__Work to complete__: Filter these records by the string "Shift", copying each line that holds it.

__Saved data entries__:
--- START ---

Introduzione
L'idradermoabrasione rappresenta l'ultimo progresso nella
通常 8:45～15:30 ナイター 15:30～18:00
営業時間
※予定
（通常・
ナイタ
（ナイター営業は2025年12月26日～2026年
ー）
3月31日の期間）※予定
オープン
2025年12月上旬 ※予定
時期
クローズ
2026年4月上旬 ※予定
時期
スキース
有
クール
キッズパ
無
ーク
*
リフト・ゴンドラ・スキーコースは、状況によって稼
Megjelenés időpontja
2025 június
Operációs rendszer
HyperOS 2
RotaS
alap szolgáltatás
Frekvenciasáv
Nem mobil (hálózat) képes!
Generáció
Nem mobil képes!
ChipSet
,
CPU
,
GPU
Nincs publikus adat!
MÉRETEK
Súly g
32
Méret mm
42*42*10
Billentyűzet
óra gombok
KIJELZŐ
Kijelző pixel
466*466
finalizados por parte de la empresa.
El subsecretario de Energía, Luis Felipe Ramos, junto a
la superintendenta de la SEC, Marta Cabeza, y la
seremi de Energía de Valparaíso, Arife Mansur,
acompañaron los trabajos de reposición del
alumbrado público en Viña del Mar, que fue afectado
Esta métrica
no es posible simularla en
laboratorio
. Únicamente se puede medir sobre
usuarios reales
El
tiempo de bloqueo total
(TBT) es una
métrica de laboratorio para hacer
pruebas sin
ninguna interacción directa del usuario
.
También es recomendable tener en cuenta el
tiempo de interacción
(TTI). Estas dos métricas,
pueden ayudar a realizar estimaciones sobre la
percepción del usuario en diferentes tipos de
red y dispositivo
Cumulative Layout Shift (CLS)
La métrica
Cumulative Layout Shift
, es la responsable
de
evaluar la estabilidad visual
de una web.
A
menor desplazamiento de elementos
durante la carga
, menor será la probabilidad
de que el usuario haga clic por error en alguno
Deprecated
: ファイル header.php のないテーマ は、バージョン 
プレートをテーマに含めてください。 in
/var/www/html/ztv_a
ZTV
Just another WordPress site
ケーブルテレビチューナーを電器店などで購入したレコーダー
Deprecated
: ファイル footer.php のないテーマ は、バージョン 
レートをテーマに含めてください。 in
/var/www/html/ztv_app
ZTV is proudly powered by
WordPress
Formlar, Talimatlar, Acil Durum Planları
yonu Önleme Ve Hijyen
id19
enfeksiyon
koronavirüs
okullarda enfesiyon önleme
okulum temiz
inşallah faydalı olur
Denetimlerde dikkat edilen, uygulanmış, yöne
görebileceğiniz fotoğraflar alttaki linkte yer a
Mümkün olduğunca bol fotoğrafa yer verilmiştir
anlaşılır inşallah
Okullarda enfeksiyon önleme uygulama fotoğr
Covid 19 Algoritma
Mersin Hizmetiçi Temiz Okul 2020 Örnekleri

--- END ---

__Result of this exercise__:
Cumulative Layout Shift (CLS)
Cumulative Layout Shift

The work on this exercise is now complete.